[[ Material shown open ]]

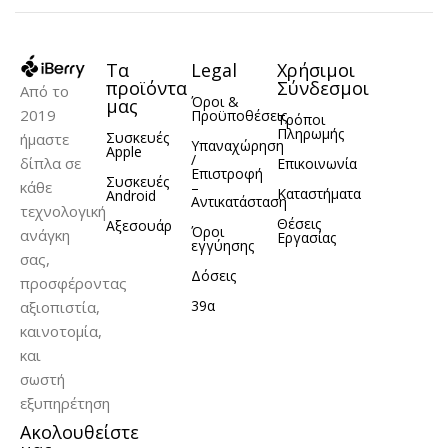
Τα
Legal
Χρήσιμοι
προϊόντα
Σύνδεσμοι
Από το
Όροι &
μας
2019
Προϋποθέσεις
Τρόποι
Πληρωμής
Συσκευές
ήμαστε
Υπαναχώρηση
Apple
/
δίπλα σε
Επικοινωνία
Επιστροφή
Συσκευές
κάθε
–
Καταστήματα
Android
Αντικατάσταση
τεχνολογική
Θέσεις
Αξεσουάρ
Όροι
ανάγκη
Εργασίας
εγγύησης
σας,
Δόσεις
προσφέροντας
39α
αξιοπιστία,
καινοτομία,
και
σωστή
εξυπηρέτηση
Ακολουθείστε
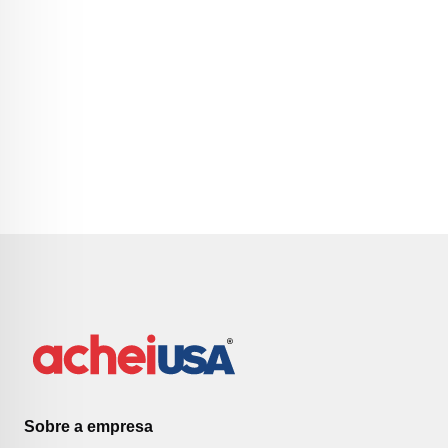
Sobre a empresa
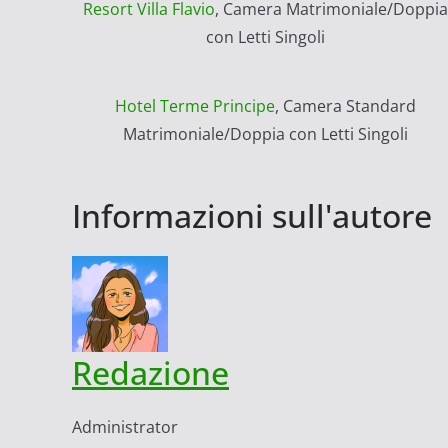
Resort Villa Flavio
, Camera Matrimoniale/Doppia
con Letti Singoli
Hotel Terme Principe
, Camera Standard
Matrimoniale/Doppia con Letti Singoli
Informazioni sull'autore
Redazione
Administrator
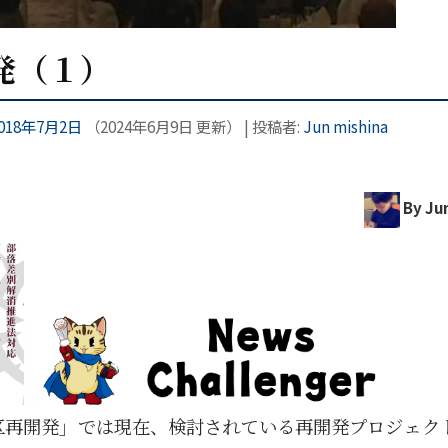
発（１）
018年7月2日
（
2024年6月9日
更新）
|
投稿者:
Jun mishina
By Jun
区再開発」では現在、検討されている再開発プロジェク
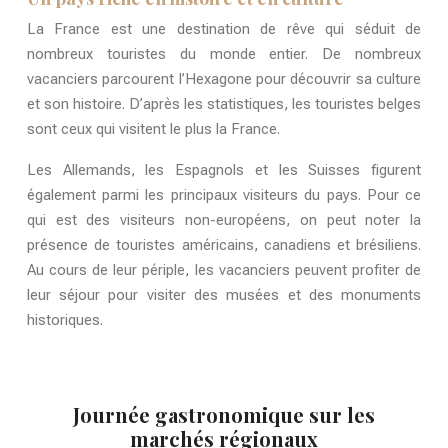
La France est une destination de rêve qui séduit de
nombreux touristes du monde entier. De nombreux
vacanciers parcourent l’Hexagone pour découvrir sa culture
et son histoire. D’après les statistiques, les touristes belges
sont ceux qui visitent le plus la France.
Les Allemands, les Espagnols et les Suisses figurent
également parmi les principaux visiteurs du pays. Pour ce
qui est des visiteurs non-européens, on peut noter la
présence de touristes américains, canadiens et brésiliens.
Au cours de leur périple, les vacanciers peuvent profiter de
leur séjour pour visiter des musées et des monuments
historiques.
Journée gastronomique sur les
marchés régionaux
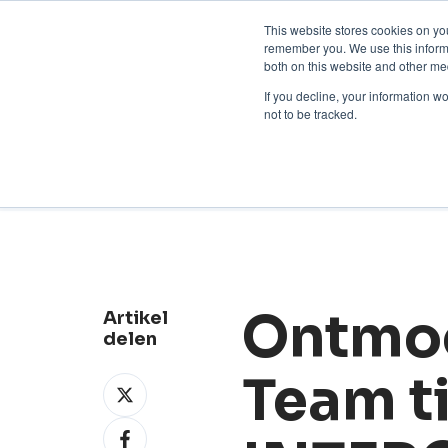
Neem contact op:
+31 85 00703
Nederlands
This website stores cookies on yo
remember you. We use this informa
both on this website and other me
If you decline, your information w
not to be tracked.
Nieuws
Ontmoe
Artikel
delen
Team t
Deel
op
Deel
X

[[ Material shown closed ]]
[[ Material shown open ]]

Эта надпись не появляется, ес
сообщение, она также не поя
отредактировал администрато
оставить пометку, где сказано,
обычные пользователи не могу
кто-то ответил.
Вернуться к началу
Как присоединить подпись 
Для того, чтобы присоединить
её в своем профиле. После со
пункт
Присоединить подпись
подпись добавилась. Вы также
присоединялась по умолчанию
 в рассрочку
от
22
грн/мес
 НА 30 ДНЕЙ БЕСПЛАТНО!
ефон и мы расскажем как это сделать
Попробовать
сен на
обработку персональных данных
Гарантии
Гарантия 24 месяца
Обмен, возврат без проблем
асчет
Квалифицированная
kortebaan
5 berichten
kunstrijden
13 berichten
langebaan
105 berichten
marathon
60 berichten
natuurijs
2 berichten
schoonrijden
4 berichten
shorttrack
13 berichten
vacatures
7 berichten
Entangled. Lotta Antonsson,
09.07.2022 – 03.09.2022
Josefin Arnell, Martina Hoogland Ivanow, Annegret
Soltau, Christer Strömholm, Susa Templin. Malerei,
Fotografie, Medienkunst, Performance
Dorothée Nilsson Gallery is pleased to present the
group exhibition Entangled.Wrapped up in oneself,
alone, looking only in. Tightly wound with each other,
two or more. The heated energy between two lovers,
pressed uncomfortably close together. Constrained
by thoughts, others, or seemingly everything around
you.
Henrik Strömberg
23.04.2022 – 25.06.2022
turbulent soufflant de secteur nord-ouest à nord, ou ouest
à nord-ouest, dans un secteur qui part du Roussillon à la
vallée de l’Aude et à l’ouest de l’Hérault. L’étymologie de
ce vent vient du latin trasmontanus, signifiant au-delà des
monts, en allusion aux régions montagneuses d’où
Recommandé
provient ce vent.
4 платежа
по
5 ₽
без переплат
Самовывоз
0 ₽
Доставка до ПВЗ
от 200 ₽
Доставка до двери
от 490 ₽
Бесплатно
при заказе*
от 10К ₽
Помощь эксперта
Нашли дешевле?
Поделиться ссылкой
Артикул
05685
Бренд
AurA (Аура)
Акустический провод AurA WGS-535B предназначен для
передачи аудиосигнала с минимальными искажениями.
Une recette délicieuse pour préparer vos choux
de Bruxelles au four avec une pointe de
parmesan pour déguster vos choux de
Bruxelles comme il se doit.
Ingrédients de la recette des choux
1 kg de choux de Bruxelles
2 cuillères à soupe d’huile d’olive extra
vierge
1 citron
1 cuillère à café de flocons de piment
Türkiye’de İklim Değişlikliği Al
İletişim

[[ Material shown closed ]]

Look through the entries above; copy each line where the string "ouest" appears.

**Written answer**
turbulent soufflant de secteur nord-ouest à nord, ou ouest
à nord-ouest, dans un secteur qui part du Roussillon à la
vallée de l’Aude et à l’ouest de l’Hérault. L’étymologie de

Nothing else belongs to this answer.